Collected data
-- -- --

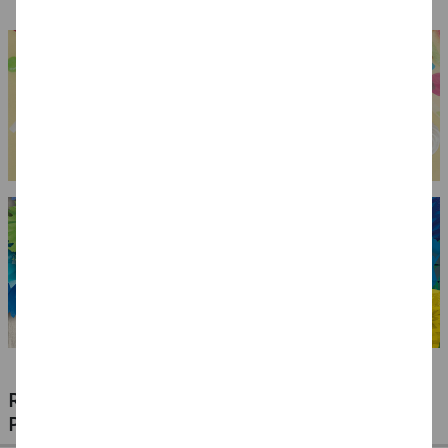
RIESIGE AUSWAHL KINDERSCHMINKEN,
PROFI-MAKE-UP & ZUBEHÖR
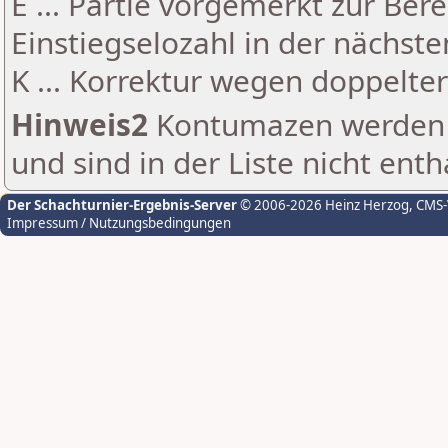
E ... Partie vorgemerkt zur Be
Einstiegselozahl in der nächst
K ... Korrektur wegen doppelt
Hinweis2
Kontumazen werden g
und sind in der Liste nicht enth
Der Schachturnier-Ergebnis-Server
© 2006-2026 Heinz Herzog
, CMS
Impressum / Nutzungsbedingungen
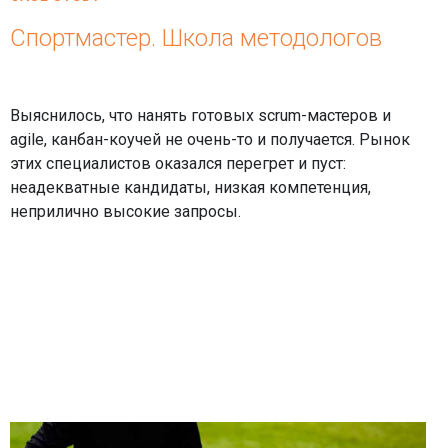
Спортмастер. Школа методологов
Выяснилось, что нанять готовых scrum-мастеров и
agile, канбан-коучей не очень-то и получается. Рынок
этих специалистов оказался перегрет и пуст:
неадекватные кандидаты, низкая компетенция,
неприлично высокие запросы.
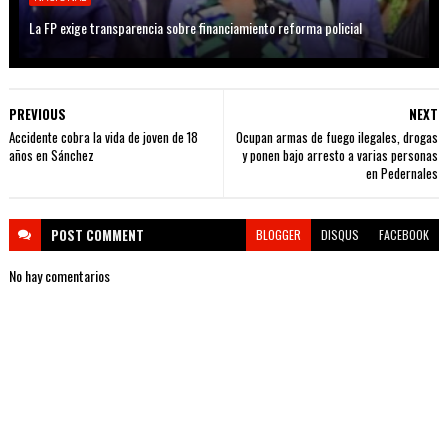
La FP exige transparencia sobre financiamiento reforma policial
PREVIOUS
NEXT
Accidente cobra la vida de joven de 18
Ocupan armas de fuego ilegales, drogas
años en Sánchez
y ponen bajo arresto a varias personas
en Pedernales
POST
COMMENT
BLOGGER
DISQUS
FACEBOOK
No hay comentarios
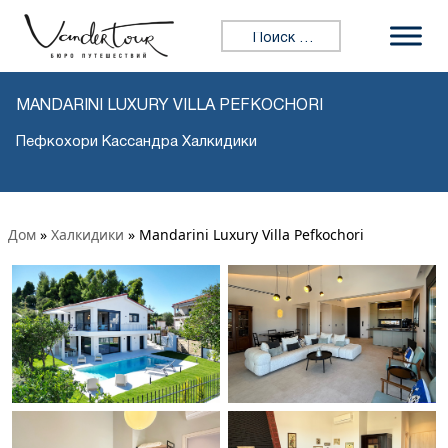
Искать:
MANDARINI LUXURY VILLA PEFKOCHORI
Пефкохори Кассандра Халкидики
Дом
»
Халкидики
»
Mandarini Luxury Villa Pefkochori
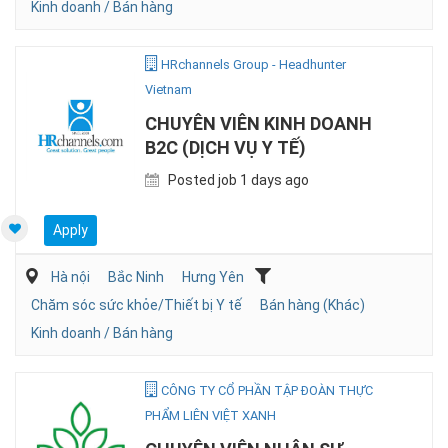
Kinh doanh / Bán hàng
HRchannels Group - Headhunter
Vietnam
CHUYÊN VIÊN KINH DOANH
B2C (DỊCH VỤ Y TẾ)
Posted job 1 days ago
Apply
Hà nội
Bắc Ninh
Hưng Yên
Chăm sóc sức khỏe/Thiết bị Y tế
Bán hàng (Khác)
Kinh doanh / Bán hàng
CÔNG TY CỔ PHẦN TẬP ĐOÀN THỰC
PHẨM LIÊN VIỆT XANH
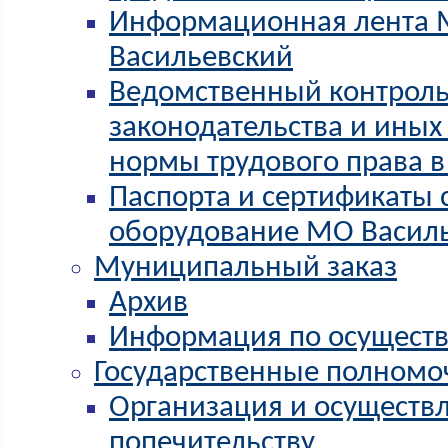
Информационная лента М
Васильевский
Ведомственный контроль
законодательства и иных
нормы трудового права в
Паспорта и сертификаты 
оборудование МО Васил
Муниципальный заказ
Архив
Информация по осущест
Государственные полномо
Организация и осуществл
попечительству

-- -- --

Your goal: Print all of the entries word for word. Omit the pictures they contain.

Answer for this exercise:
RIESIGE AUSWAHL KINDERSCHMINKEN,
PROFI-MAKE-UP & ZUBEHÖR
E ... Partie vorgemerkt zur Be
Einstiegselozahl in der nächst
K ... Korrektur wegen doppelt
Hinweis2
Kontumazen werden g
und sind in der Liste nicht enth
Der Schachturnier-Ergebnis-Server
© 2006-2026 Heinz Herzog
, CMS
Impressum / Nutzungsbedingungen
Спортмастер. Школа методологов
Выяснилось, что нанять готовых scrum-мастеров и
agile, канбан-коучей не очень-то и получается. Рынок
этих специалистов оказался перегрет и пуст:
неадекватные кандидаты, низкая компетенция,
неприлично высокие запросы.
La FP exige transparencia sobre financiamiento reforma policial
PREVIOUS
NEXT
Accidente cobra la vida de joven de 18
Ocupan armas de fuego ilegales, drogas
años en Sánchez
y ponen bajo arresto a varias personas
en Pedernales
POST
COMMENT
BLOGGER
DISQUS
FACEBOOK
No hay comentarios
Искать:
MANDARINI LUXURY VILLA PEFKOCHORI
Пефкохори Кассандра Халкидики
Дом
»
Халкидики
»
Mandarini Luxury Villa Pefkochori
Kinh doanh / Bán hàng
HRchannels Group - Headhunter
Vietnam
CHUYÊN VIÊN KINH DOANH
B2C (DỊCH VỤ Y TẾ)
Posted job 1 days ago
Apply
Hà nội
Bắc Ninh
Hưng Yên
Chăm sóc sức khỏe/Thiết bị Y tế
Bán hàng (Khác)
Kinh doanh / Bán hàng
CÔNG TY CỔ PHẦN TẬP ĐOÀN THỰC
PHẨM LIÊN VIỆT XANH
Информационная лента М
Васильевский
Ведомственный контроль
законодательства и иных
нормы трудового права в
Паспорта и сертификаты 
оборудование МО Васил
Муниципальный заказ
Архив
Информация по осущест
Государственные полномо
Организация и осуществл
попечительству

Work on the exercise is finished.